Start of Material provided

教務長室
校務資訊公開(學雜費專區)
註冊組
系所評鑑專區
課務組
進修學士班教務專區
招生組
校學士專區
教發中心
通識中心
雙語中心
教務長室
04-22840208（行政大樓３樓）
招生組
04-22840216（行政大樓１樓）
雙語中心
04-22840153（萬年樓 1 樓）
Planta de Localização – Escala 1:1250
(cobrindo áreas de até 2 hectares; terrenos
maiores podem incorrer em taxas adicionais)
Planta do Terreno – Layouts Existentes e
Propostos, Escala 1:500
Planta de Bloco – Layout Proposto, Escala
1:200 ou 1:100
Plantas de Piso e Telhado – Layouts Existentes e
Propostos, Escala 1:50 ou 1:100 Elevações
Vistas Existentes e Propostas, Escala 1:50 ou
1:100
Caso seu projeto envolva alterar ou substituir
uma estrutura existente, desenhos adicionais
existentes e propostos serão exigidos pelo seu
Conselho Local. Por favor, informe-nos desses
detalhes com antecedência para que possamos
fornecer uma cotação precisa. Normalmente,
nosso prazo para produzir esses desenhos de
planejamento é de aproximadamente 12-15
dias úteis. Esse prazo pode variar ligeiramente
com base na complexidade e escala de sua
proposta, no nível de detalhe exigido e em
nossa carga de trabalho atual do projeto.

End of Material provided
Start of Material provided

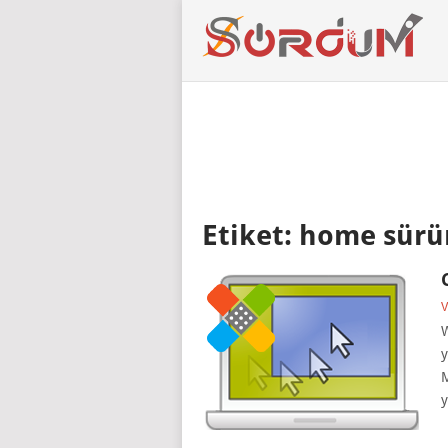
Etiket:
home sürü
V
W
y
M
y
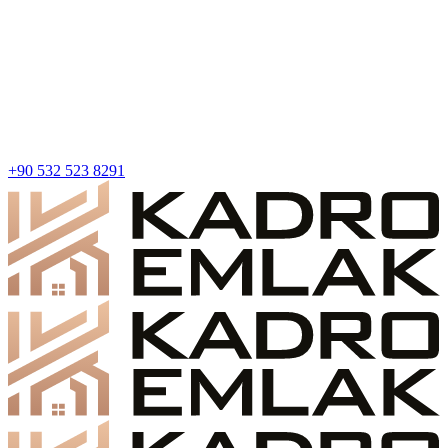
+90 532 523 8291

End of Material provided
Start of Material provided

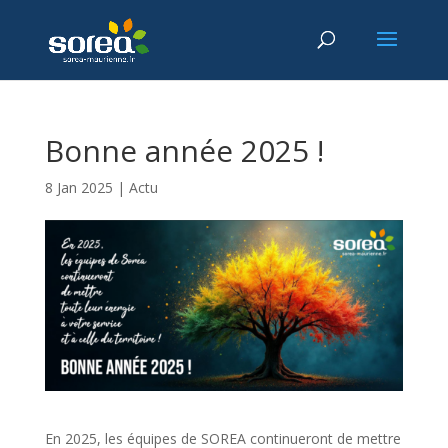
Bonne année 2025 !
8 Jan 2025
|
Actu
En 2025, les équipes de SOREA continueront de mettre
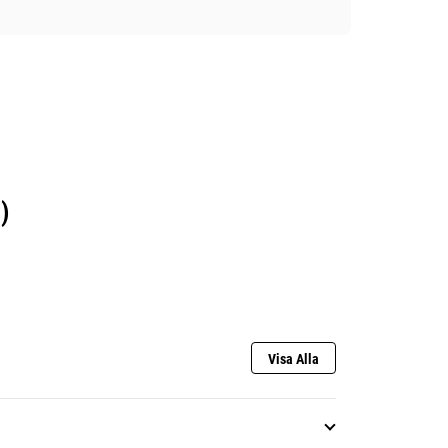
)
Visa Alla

End of Material provided

Exercise directions
Output the lines above exactly, but only those between the line holding "planejamento é de aproximadamente 12-15" and the line holding "nossa carga de trabalho atual do projeto.", inclusive.

Output
planejamento é de aproximadamente 12-15
dias úteis. Esse prazo pode variar ligeiramente
com base na complexidade e escala de sua
proposta, no nível de detalhe exigido e em
nossa carga de trabalho atual do projeto.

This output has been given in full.